Fast and flowing, it remains the only FIA and FIM-accredited circuit in Croatia and is a popular testing facility, as well as a race venue. The anti-clockwise circuit is surrounded with mountains with stunning views all round.
Today, the major races include the FIA Central European Zone, NASCAR Whelen Euro Series, Alpe Adria and the Sidecar Grand Prix.
While racing in the Kvarner area has a long tradition, it was the decision of the FIM that the Opatija street circuit was simply too dangerous that sparked an intense rush to prepare a permanent course. The deaths of Urich Graf and Giovanni Ziggiotto plus 19 other rider injuries in 1977 proved the final straw and road racing was banned completely from World Championship the following year. If the Yugoslavian Grand Prix was to be held, a modern circuit would be required.
The local motor club stepped up to the plate and a new course was designed and, across just two months in late spring/early summer 1978, the circuit was constructed. The rapid pace of construction was aided by the use of prisoners and the army, the latter of whom was responsible for laying the track surface. Notably the asphalt used was extremely high in grip - especially in the wet - and has also proved very long lasting.

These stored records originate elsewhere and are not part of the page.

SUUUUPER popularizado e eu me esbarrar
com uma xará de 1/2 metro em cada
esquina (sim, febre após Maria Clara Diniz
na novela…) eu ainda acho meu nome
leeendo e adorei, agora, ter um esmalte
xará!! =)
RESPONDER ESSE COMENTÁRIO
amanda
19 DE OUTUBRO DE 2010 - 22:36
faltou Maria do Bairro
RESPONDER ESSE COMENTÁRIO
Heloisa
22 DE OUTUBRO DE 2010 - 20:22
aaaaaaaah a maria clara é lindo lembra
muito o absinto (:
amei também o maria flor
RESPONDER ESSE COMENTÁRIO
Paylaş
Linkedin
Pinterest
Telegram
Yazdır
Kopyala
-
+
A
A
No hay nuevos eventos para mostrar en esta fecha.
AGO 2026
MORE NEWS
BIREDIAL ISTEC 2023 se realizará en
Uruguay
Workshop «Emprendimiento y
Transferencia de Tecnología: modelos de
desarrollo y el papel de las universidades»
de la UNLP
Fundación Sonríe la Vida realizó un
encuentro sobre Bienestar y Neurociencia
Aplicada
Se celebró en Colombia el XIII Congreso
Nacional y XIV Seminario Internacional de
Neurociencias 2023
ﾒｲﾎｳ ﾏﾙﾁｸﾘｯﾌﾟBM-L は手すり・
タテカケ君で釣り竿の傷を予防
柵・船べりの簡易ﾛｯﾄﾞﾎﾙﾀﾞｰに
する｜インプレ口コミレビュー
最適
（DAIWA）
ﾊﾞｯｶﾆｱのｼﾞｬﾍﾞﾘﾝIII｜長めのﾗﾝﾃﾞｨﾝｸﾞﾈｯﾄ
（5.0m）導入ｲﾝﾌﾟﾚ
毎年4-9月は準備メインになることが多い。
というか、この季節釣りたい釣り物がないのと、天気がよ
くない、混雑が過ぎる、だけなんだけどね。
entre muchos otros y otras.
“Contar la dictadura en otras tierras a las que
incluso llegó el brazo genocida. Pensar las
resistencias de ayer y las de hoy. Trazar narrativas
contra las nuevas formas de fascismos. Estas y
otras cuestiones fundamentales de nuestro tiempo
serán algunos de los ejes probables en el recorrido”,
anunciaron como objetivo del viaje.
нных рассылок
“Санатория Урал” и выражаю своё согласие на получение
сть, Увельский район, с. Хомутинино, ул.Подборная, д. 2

Despite many doubts, the circuit was in fact ready in time to host the Grand Prix on September 17, the last race of the season - albeit without the 500cc class taking part. Australian Gregg Hansford enjoyed the most success at the inaugural event, with pole and a win in the 350cc class, followed by a 250cc victory. In the 125cc class, Ángel Nieto took the win, while Ricardo Tormo passed the finishing line first in the 50cc race. All told, it was a remarkably successful first event.
Tragedies still mar the new circuit
Despite the more modern surroundings without the obvious hazards from the lamps, street signs, mountain walls and sheer drops that characterised the Opatija course, safety would always remain something of a concern at Rijeka. In 1981, the new circuit suffered its first fatality at a World Championship event when Michel Rougerie fell during the second lap of the 350cc race. He picked himself up off the ground but while trying to walk away from the track was struck by his team-mate Roger Sibille at full speed. Rougerie died instantly from horrific chest injuries.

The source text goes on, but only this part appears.